╭──

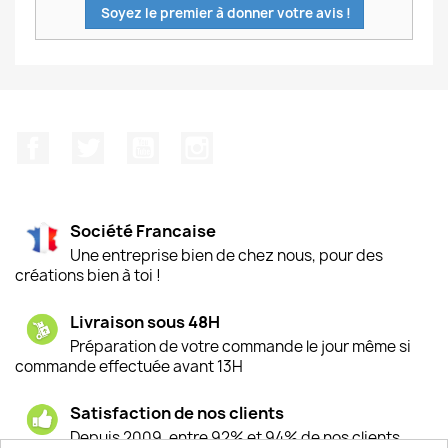
Soyez le premier à donner votre avis !
Facebook
Twitter
YouTube
Instagram
Société Francaise
Une entreprise bien de chez nous, pour des
créations bien à toi !
Livraison sous 48H
Préparation de votre commande le jour même si
commande effectuée avant 13H
Satisfaction de nos clients
Depuis 2009, entre 92% et 94% de nos clients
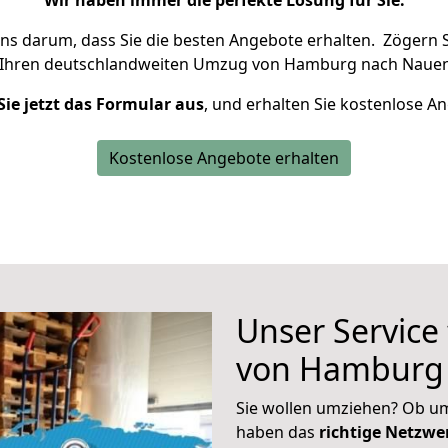
Wir haben immer die perfekte Lösung für Sie.
uns darum, dass Sie die besten Angebote erhalten.
Zögern S
 Ihren deutschlandweiten Umzug von Hamburg nach Nauen
Sie jetzt das Formular aus
, und erhalten Sie kostenlose A
Kostenlose Angebote erhalten
Unser Service
von Hamburg
Sie wollen umziehen? Ob um
haben das
richtige Netzw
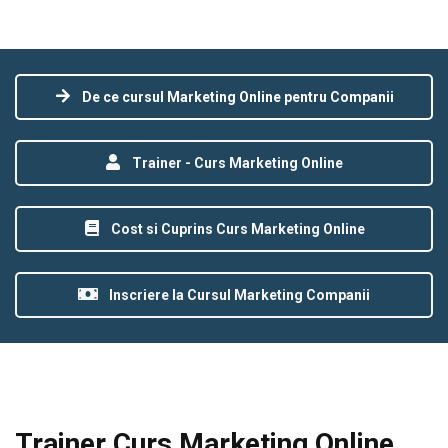
De ce cursul Marketing Online pentru Companii
Trainer - Curs Marketing Online
Cost si Cuprins Curs Marketing Online
Inscriere la Cursul Marketing Companii
Trainer
Curs Marketing Online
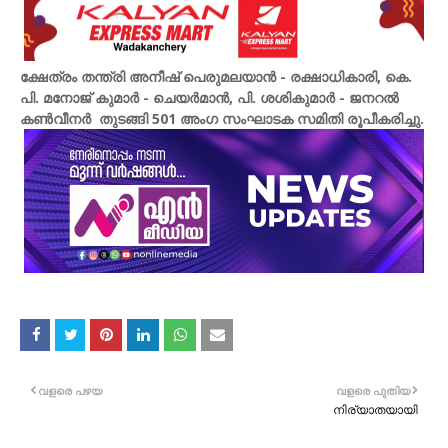
ക്ഷേത്രം തന്ത്രി അനീഷ് പെരുമലയാൻ - രക്ഷാധികാരി, കെ.
പി. മനോജ് കുമാർ - ചെയർമാൻ, പി. ശശികുമാർ - ജനറൽ
കൺവീനർ തുടങ്ങി 501 അംഗ സംഘാടക സമിതി രൂപീകരിച്ചു.
വളരെ പഴയ
വളരെ പുതിയ
നിര്യാതയായി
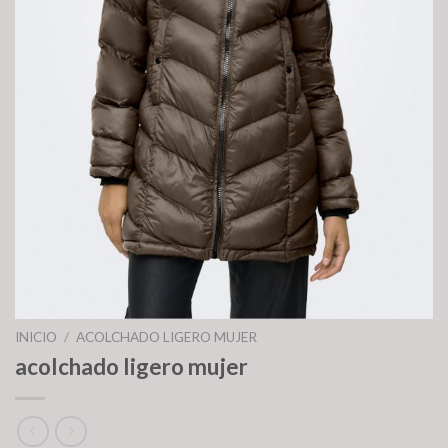
INICIO
/
ACOLCHADO LIGERO MUJER
acolchado ligero mujer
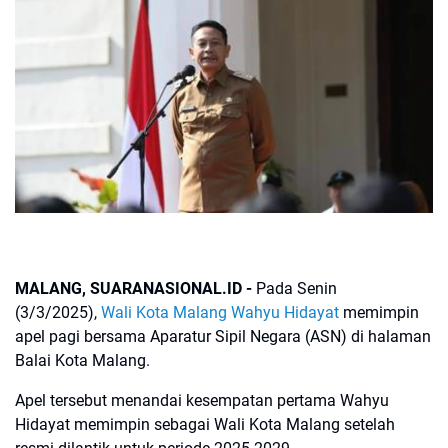
MALANG, SUARANASIONAL.ID -
Pada Senin
(3/3/2025),
Wali Kota Malang Wahyu Hidayat
memimpin
apel pagi bersama Aparatur Sipil Negara (ASN) di halaman
Balai Kota Malang.
Apel tersebut menandai kesempatan pertama Wahyu
Hidayat memimpin sebagai Wali Kota Malang setelah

╰──

▶ [WHAT YOU NEED TO DO]:
Nothing should be printed except the lines from the one with "നിര്യാതയായി" through the last line of the listing above, both ends included; please drop the pictures.

▶ [EXPECTED ANSWER]:
നിര്യാതയായി
INICIO
/
ACOLCHADO LIGERO MUJER
acolchado ligero mujer
MALANG, SUARANASIONAL.ID -
Pada Senin
(3/3/2025),
Wali Kota Malang Wahyu Hidayat
memimpin
apel pagi bersama Aparatur Sipil Negara (ASN) di halaman
Balai Kota Malang.
Apel tersebut menandai kesempatan pertama Wahyu
Hidayat memimpin sebagai Wali Kota Malang setelah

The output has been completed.